Selon Le Soleil, le drame s’est produit vers 4 heures du matin au large de Ngazobil. Des sources sécuritaires citées par le journal font état de 12 morts, d’une personne admise aux urgences à l’hôpital de Joal et d’une trentaine de rescapés.
De son côté, l’APS confirme que 12 corps ont été repêchés tôt mercredi, et indique que 35 rescapés ont été mis à la disposition de la brigade de gendarmerie de Joal-Fadiouth dans le cadre de l’enquête. L’agence précise aussi que le nombre exact de passagers n’a pas pu être déterminé à ce stade.
Comment le drame s’est déroulé (premiers éléments)
D’après le récit publié par Le Soleil, la pirogue aurait quitté les îles du Saloum quelques jours plus tôt.

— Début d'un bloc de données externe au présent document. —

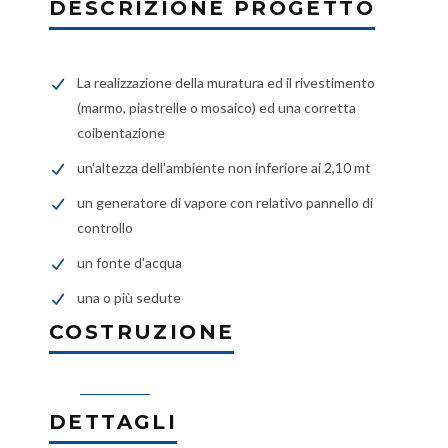
DESCRIZIONE PROGETTO
La realizzazione della muratura ed il rivestimento
(marmo, piastrelle o mosaico) ed una corretta
coibentazione
un'altezza dell'ambiente non inferiore ai 2,10 mt
un generatore di vapore con relativo pannello di
controllo
un fonte d'acqua
una o più sedute
COSTRUZIONE
DETTAGLI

En mer, l’embarcation aurait rencontré des pannes successives de moteur, ralentissant la progression. Le convoyeur aurait alors choisi de se rapprocher d’une plage.
Toujours selon la même source, l’accostage à Ngazobil a été suivi d’un mouvement de panique au moment de quitter la pirogue, ce qui aurait contribué au drame. Une partie des passagers se serait dispersée avant l’arrivée des gendarmes.
Enquête ouverte, circonstances encore à éclaircir
La gendarmerie a ouvert une enquête pour établir les responsabilités et reconstituer la chaîne des faits. Le Soleil parle d’une embarcation pouvant transporter près de 200 personnes (estimation recueillie sur place), tandis que l’APS souligne que le nombre de passagers n’est pas encore arrêté et que la cause du naufrage n’est pas identifiée officiellement à ce stade.
En mer, les opérations se multiplient : 174 secourus au large de Dakar
Le drame de Joal survient dans un contexte où la surveillance maritime reste intense. La Marine nationale a annoncé avoir secouru 174 migrants le mardi 23 décembre 2025, à environ 70 km au large de Dakar, avant de les débarquer à la base navale Amiral Faye Gassama pour prise en charge par les services compétents.
Deux jours plus tard, une autre opération a été rapportée : une pirogue transportant 93 candidats à l’émigration irrégulière aurait été interceptée le vendredi 26 décembre 2025, à une trentaine de kilomètres au large de Dakar, avec le même schéma de débarquement et de remise aux autorités compétentes.
Pourquoi ces départs continuent malgré les alertes
Dans les localités côtières comme dans l’intérieur du pays, les départs sont souvent nourris par un mélange de pression économique, d’attentes familiales, d’imaginaire de réussite et de réseaux de passeurs. La route atlantique vers les Canaries est régulièrement décrite par les organisations internationales comme l’une des plus dangereuses, notamment à cause de traversées longues, de conditions météo changeantes et d’embarcations souvent inadaptées.
Un phénomène régional sur la route atlantique
Les données de l’Operational Data Portal du HCR (UNHCR), alimentées par des données Frontex, montrent qu’en 2025 (au 31 octobre), sur la route atlantique ouest vers les Canaries, des ressortissants du Sénégal figurent parmi les nationalités les plus représentées dans les arrivées recensées.
Frontex indique par ailleurs que la “Western African route” a enregistré une forte baisse des détections sur les dix premiers mois de 2025 (−59% selon ses données préliminaires), tout en rappelant que le coût humain demeure lourd sur les routes maritimes.